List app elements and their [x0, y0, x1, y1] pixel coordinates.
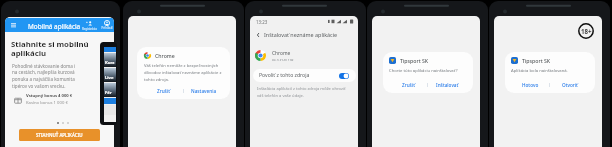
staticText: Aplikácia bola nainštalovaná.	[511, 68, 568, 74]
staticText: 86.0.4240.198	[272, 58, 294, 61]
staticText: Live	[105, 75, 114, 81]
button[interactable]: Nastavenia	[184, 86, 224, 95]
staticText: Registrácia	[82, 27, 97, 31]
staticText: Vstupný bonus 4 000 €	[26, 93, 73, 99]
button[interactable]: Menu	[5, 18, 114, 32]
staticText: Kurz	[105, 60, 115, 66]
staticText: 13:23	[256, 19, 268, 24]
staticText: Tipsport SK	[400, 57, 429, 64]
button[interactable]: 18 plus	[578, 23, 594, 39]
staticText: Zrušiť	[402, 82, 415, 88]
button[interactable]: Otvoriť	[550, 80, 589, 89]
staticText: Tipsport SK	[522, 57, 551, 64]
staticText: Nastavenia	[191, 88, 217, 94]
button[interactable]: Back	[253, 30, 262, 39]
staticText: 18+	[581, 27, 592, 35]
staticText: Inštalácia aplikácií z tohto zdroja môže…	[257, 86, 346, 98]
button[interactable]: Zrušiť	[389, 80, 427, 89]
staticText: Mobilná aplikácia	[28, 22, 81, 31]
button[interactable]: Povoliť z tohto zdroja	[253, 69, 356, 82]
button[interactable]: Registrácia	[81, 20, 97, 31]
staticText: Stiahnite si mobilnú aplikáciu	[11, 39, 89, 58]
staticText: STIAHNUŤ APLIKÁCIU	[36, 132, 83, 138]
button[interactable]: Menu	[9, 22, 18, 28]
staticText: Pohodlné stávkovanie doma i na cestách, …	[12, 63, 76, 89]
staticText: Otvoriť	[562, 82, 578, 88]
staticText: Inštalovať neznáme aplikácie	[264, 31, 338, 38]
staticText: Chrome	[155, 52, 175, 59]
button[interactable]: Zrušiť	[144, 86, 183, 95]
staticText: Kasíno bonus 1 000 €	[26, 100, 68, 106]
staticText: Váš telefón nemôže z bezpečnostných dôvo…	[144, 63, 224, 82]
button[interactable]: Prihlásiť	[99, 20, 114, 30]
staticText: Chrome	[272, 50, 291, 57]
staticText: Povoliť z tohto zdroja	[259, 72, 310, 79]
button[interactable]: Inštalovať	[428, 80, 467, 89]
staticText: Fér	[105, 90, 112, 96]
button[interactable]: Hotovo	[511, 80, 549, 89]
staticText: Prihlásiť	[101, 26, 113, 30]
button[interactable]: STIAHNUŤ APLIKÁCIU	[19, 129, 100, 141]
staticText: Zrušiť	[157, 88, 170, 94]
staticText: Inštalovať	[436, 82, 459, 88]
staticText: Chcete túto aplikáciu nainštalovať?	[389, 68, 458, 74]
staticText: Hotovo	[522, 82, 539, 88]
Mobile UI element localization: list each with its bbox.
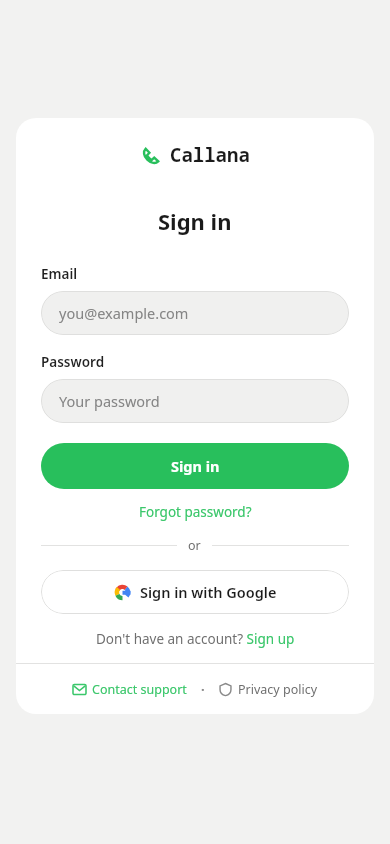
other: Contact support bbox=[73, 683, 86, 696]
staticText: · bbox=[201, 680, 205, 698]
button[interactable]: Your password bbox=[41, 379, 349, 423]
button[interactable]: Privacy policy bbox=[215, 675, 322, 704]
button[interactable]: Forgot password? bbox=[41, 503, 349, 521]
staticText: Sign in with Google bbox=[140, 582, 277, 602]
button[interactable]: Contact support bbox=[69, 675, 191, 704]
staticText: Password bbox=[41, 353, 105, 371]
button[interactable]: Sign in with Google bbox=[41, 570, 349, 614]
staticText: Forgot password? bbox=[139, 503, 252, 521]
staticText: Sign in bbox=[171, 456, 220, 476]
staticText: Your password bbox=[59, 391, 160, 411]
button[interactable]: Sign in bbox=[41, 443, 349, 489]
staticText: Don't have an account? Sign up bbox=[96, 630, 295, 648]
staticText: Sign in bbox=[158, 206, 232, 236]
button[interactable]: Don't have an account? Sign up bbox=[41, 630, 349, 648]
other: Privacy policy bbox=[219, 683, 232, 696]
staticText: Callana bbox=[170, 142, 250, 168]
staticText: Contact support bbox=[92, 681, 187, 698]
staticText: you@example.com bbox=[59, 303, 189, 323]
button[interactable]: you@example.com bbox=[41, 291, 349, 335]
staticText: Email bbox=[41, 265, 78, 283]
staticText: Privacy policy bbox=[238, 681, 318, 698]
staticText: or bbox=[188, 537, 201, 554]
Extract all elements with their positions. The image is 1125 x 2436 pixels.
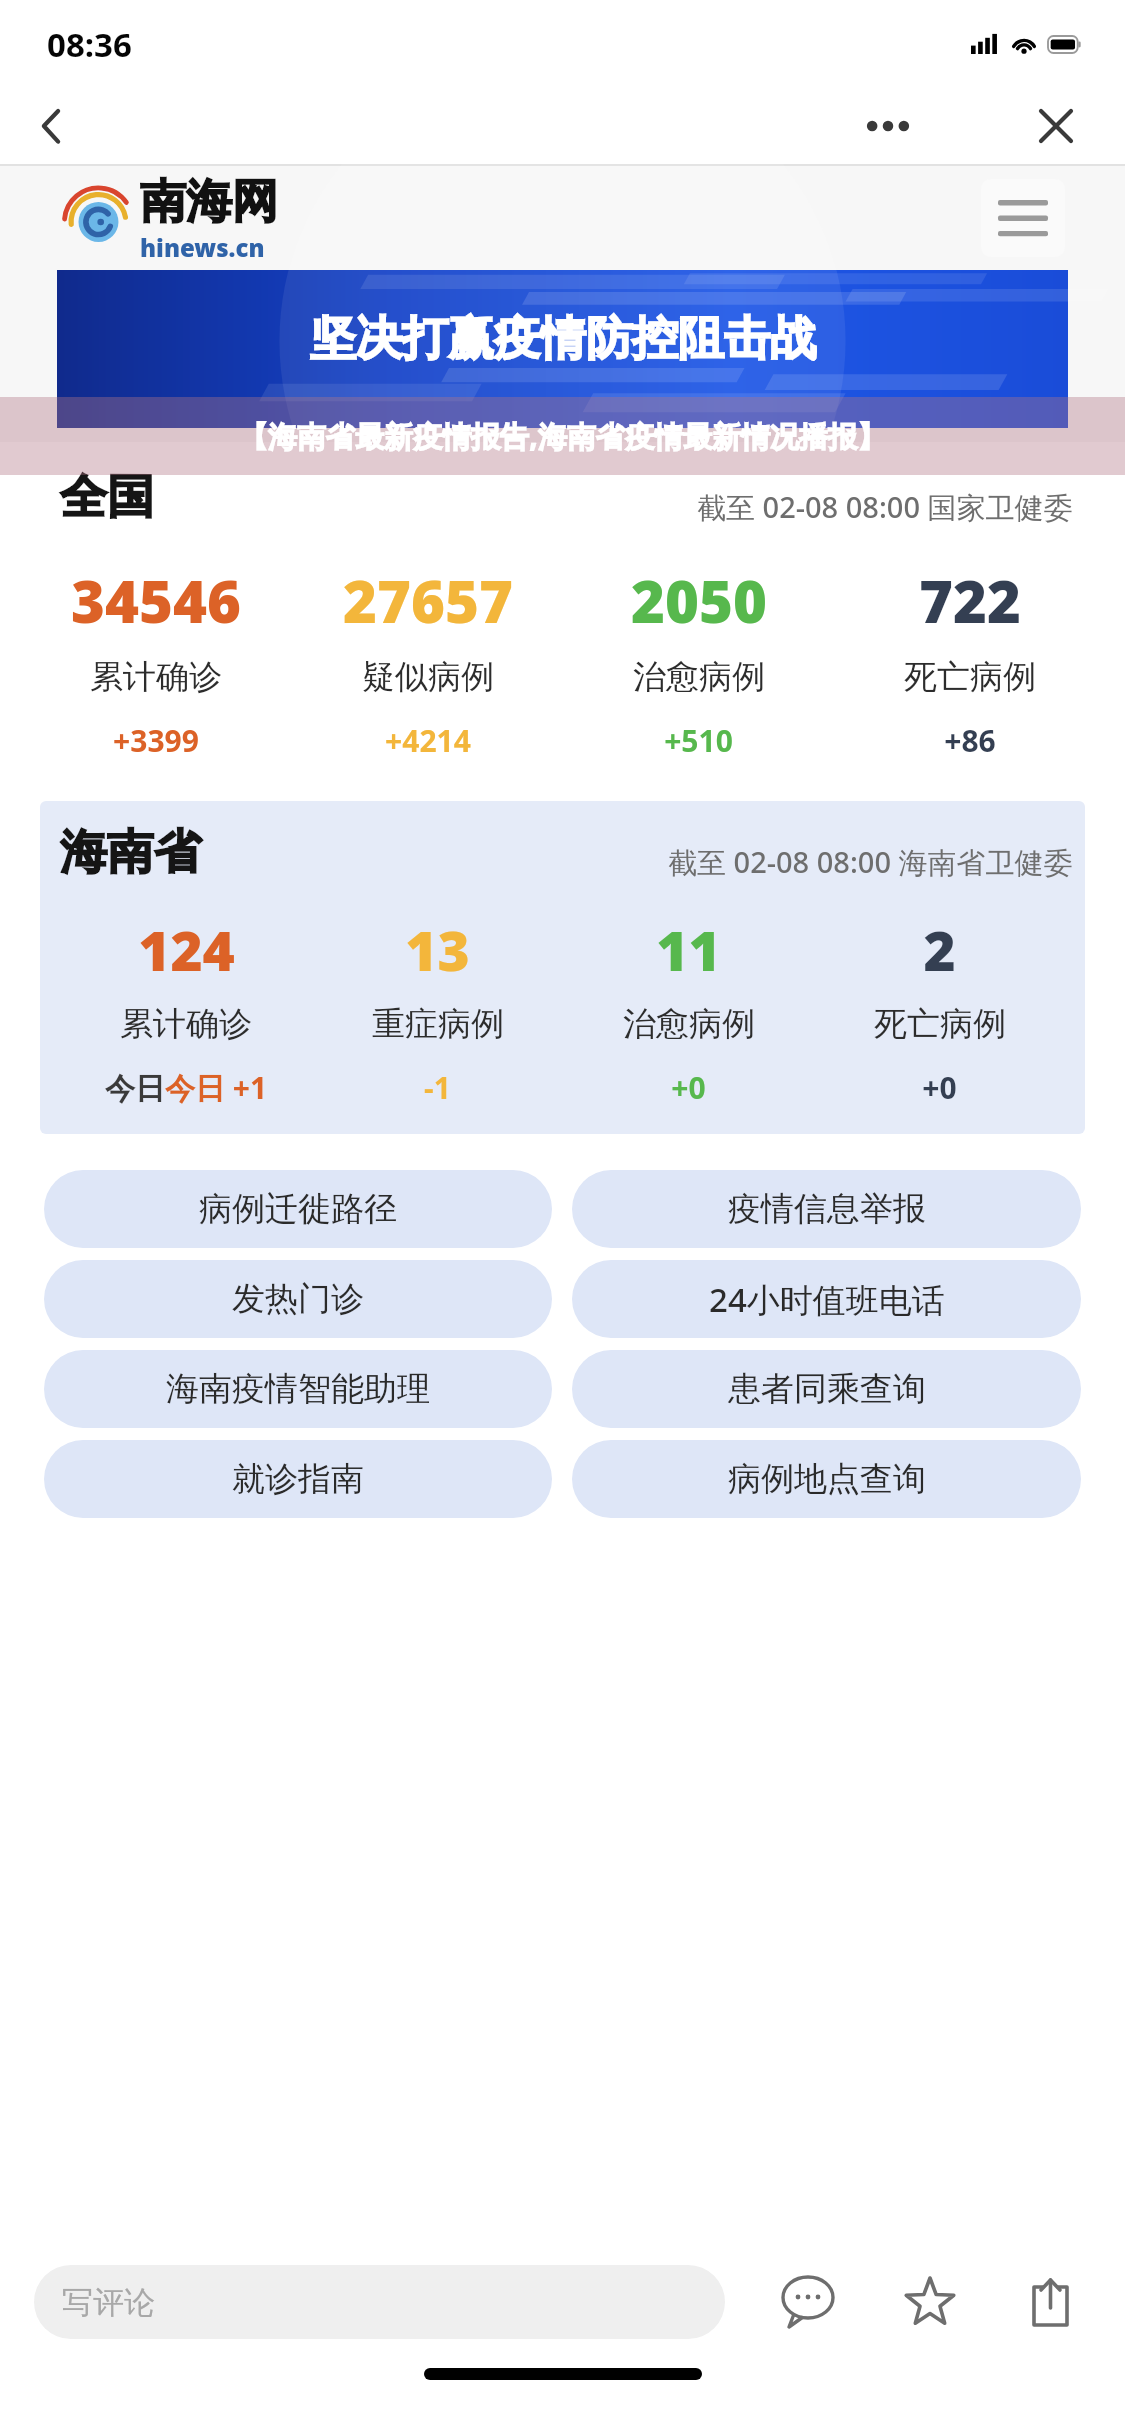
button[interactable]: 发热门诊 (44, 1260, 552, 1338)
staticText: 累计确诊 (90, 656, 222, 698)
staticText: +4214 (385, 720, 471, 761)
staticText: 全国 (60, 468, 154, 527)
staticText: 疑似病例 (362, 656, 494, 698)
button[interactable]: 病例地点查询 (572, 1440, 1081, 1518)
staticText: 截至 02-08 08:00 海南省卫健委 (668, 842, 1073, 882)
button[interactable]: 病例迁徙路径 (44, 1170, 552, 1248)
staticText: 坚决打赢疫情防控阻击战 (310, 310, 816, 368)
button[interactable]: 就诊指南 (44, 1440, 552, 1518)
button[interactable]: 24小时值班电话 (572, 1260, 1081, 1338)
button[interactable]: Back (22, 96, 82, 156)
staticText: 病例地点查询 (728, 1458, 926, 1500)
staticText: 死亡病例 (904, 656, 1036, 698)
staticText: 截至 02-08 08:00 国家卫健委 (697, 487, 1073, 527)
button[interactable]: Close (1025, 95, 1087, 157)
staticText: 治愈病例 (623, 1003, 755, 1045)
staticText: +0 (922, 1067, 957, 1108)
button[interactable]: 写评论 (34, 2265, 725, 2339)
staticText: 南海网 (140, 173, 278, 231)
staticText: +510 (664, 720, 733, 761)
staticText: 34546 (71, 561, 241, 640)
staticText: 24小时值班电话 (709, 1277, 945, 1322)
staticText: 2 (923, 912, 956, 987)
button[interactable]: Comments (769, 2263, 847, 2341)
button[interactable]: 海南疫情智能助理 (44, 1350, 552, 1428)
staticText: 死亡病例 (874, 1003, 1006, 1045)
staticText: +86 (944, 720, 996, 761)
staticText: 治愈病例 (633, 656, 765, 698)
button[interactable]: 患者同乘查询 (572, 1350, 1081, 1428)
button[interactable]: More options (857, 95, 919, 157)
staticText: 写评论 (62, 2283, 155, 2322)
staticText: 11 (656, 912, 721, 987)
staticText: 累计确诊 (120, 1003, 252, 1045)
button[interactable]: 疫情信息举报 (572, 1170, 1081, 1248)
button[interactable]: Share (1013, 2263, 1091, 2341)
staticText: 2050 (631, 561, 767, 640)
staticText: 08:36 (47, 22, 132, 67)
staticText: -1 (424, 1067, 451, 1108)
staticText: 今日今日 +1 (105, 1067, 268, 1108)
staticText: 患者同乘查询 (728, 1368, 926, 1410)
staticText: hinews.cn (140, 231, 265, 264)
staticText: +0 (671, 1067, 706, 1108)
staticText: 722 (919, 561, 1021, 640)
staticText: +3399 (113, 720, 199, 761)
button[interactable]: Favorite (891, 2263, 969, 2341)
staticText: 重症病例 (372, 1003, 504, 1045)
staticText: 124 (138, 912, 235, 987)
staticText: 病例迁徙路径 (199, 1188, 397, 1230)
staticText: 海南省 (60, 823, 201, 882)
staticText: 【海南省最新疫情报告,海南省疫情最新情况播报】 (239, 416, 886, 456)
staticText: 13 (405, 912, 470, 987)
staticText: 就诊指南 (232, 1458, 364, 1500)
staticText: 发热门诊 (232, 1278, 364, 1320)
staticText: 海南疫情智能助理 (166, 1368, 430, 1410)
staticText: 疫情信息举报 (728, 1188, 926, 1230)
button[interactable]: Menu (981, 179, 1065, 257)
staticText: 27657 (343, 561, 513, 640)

________________________

### Try it
Write out every line from the entries where "Zrušiť" appears.

### Worked solution
staticText: Zrušiť	[402, 82, 415, 88]
button[interactable]: Zrušiť	[389, 80, 427, 89]
button[interactable]: Zrušiť	[144, 86, 183, 95]
staticText: Zrušiť	[157, 88, 170, 94]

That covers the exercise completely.